__Try it__. Scan the lines below and report each one containing "resetování" by copying it.

__Material for the task__.
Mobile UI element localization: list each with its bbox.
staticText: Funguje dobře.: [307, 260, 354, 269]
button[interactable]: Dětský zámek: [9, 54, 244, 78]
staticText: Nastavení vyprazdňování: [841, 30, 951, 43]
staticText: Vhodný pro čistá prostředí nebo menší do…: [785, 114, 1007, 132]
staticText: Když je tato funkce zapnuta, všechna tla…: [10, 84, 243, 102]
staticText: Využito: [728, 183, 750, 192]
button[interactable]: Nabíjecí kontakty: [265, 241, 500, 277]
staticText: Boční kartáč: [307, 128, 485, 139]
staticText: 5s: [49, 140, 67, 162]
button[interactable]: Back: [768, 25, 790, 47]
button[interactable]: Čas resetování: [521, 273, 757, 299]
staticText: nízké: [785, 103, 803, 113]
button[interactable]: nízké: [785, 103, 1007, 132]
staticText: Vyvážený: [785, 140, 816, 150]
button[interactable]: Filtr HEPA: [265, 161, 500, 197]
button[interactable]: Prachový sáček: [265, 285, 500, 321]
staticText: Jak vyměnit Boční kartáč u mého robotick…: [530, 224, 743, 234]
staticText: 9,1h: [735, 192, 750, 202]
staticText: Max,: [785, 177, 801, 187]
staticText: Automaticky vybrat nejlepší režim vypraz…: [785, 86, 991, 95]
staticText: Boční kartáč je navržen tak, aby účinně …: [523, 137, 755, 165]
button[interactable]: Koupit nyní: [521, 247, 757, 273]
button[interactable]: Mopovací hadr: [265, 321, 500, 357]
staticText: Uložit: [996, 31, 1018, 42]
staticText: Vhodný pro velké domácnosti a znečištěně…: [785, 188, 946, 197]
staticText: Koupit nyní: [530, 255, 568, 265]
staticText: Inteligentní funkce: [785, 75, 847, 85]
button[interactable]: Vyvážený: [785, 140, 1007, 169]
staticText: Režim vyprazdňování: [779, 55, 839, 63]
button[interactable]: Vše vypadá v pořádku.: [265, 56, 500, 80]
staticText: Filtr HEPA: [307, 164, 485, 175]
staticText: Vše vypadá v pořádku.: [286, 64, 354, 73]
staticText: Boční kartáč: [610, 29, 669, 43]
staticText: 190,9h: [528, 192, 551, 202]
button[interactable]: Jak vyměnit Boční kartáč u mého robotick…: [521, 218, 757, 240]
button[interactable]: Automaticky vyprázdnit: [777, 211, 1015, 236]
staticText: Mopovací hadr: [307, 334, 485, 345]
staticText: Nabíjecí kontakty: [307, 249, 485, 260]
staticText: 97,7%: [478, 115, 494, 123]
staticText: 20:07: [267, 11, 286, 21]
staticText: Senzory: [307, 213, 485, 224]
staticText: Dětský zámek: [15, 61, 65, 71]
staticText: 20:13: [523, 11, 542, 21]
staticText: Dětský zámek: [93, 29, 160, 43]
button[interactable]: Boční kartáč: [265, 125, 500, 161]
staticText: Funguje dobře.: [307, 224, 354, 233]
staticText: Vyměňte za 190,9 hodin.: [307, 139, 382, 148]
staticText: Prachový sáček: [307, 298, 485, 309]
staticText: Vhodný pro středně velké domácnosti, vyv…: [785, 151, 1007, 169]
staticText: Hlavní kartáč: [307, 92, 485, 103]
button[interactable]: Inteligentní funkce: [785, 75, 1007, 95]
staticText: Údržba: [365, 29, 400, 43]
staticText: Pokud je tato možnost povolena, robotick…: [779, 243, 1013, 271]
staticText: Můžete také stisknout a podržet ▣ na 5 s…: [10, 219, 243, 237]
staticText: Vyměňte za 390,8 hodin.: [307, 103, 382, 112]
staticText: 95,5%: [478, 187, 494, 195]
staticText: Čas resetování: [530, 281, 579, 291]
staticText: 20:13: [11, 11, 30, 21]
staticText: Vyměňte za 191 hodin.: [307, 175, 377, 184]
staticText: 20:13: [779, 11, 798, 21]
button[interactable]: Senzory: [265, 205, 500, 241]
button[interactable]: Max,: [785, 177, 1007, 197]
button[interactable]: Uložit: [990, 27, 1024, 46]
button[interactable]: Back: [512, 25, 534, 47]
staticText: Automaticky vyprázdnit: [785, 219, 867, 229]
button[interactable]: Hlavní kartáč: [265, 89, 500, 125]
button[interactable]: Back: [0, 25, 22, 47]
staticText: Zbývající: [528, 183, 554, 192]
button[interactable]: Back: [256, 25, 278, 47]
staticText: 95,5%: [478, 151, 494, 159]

__Completed exercise__.
button[interactable]: Čas resetování: [521, 273, 757, 299]
staticText: Čas resetování: [530, 281, 579, 291]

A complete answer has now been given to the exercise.